Ney Matogrosso gosta de criar primeiro um novo show para só depois pensar no registro de um disco em estúdio. Em sua mecânica de trabalho, lança o álbum, começa a turnê e aí completa o ciclo com um registro em DVD.

Mas agora mudou tudo. O espetáculo que Ney mostra pelo país desde o primeiro semestre, “Bloco na Rua”, não terá as músicas gravadas em estúdio. Sai em DVD e CD ao vivo, mas num formato tão inovador que mereceria outra classificação.

Ney gravou o show completo, mas sem plateia. Apenas ele, a banda afiadíssima e a equipe de filmagem comandada pelo diretor Felipe Nepomuceno. “Gostei muito do resultado”, conta. “Não é um DVD de show, é uma terceira coisa. O que a gente está oferecendo é um passo adiante do show, um lance visual. Sente para ver e viaje, porque ele tem uma coisa lisérgica no resultado.”

A captação das imagens impressiona. São enquadramentos inusitados, muitos close-ups. Impossíveis de registrar em um show compartilhado com plateia.

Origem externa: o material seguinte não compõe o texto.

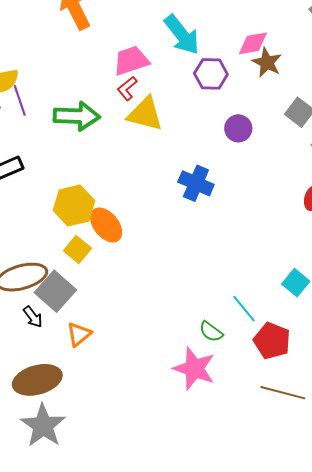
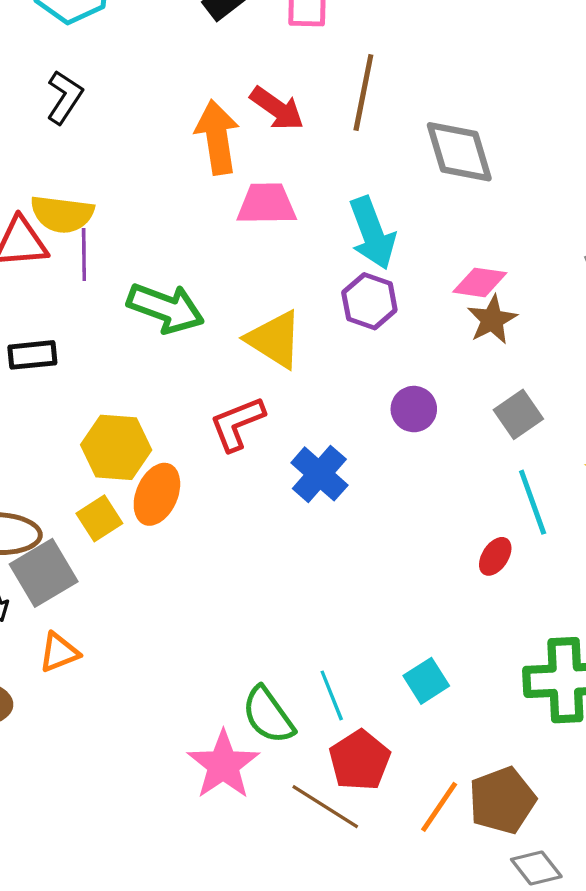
pink trapezoid: (131, 61) -> (266, 204), moved
purple hexagon: (211, 74) -> (369, 301), moved
red L-shape: (127, 88) -> (237, 424), moved, size x1.5
orange ellipse: (106, 225) -> (157, 494), turned 45
green semicircle: (211, 332) -> (268, 715), size x1.5
brown line: (283, 393) -> (325, 807), moved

Tudo foi gravado sem parar, nada foi repetido.

Quem vê Ney se requebrando a cada canção pode pensar que ele cria coreografias que executa com rigidez. “Não é assim. Tem muito improviso, fico solto. Às vezes faço alguma coisa e gosto muito. Aí, no dia seguinte, eu não sei mais como cheguei naquilo, eu não lembro”, diz, rindo. “Acaba ficando sempre diferente.”

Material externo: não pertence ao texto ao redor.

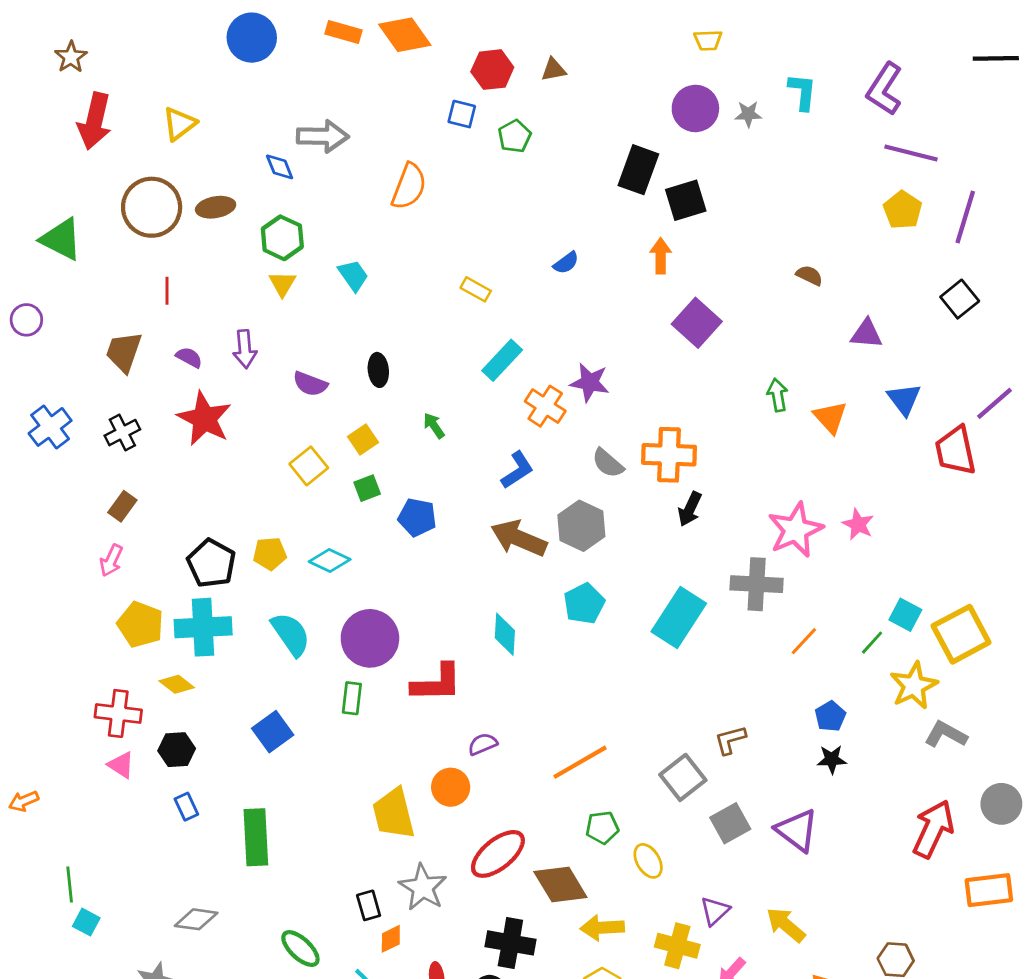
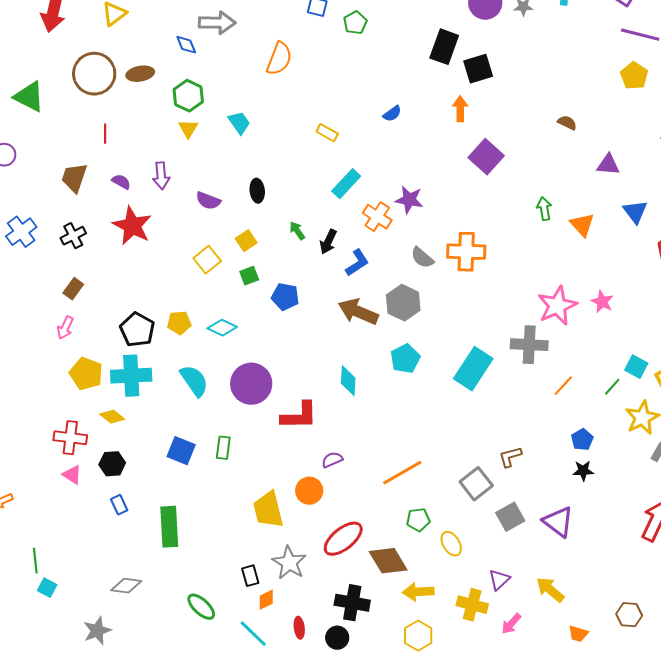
black arrow: (690, 509) -> (328, 242), moved
green rectangle: (352, 698) -> (223, 448), moved
blue square: (273, 732) -> (181, 451), turned -32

As versões físicas do CD e do DVD devem chegar às lojas em janeiro. O áudio do CD já está nas plataformas digitais, e as músicas do DVD vão ser lançadas na rede, como clipes.

O show abre com “Eu Quero É Botar Meu Bloco na Rua”, de Sérgio Sampaio. Como boa parte das músicas, vem dos anos 1970. Entre elas, há alguns “pares” de canções: duas de Chico Buarque (“Yolanda” e “Tua Cantiga”), duas de Fagner (“Postal do Amor” e “Ponta do Lápis”), duas de Rita Lee (“Jardins da Babilônia” e “Corista de Rock”), duas de Itamar Assumpção (“Já Sei” e “Já que Tem que”), e dois hits do Secos & Molhados, “Sangue Latino” e “Mulher Barriguda”. Ney se surpreende com a observação da reportagem.“Não atinei para isso. Agora, com você falando, é que estou vendo. Não foi de propósito.”

No caso do Secos & Molhados, banda seminal de Ney, João Ricardo e Gerson Conrad nos anos 1970, há uma terceira canção, “Tem Gente com Fome”, que muita gente não associa ao grupo. Essa a banda não conseguiu gravar, pois foi proibida pelo regime militar. “Gravei na minha carreira solo, em 1985, quando a censura liberou.”

“Como 2 e 2”, de Caetano Veloso, aparece no final do DVD, com imagens em preto e branco, como uma “faixa bônus”.

O cantor diz que o primeiro ano de governo Bolsonaro não chegou a afetar seu trabalho. “Nunca usei lei de incentivo, na única vez que eu tentei, eles recusaram.” 

Ney diz achar que a criatividade é a opção do artista em tempos difíceis. “A resposta para isso é você criar. Acabei de conhecer um projeto chamado ‘Macro’, do Pedro Luís e do Batman Zavareze, que é muito bom.A única resposta é botar no ar uma coisa linda como essa diante desse horror que se apresenta para a gente na política.”

Para ele, o corte de verbas na cultura ocupa o lugar da censura. “Podem dizer ‘ah, isso não é censura, estamos defendendo a família brasileira’ e tal. Mas não precisa aniquilar o cinema, porque existe faixa etária para a exibição dos filmes, não? Isso é conversa fiada.”

O músico rodou com o show do disco anterior, “Atento aos Sinais”, por cinco anos. “Quando estávamos com dois anos de turnê, achei que era hora de parar. Mas houve uma demanda tão grande, nós não pudemos encerrar.”

Com apresentações em São Paulo nos dias 6 e 7 de março, no UnimedHall, Ney seguirá em turnê com “Bloco na Rua” em 2020, mas não arrisca previsões. “Eu não sei o que vai acontecer, porque eu estou com 78 anos. Até quando vou aguentar fazer uma coisa dessas? Eu vou até onde der.”

Bloco na Rua Ney Matogrosso

  • Quando Shows em São Paulo nos dias 6 e 7 de março, no UnimedHall (av. das Nações Unidas, 17.955), às 22h; R$ 140 a R$ 380
  • Onde Disponível nas plataformas digitais
  • Gravadora Som Livre
Erramos: o texto foi alterado

Na galeria de imagens, uma foto de Rita Vicente estava creditada a Marcos Hermes. O erro foi corrigido.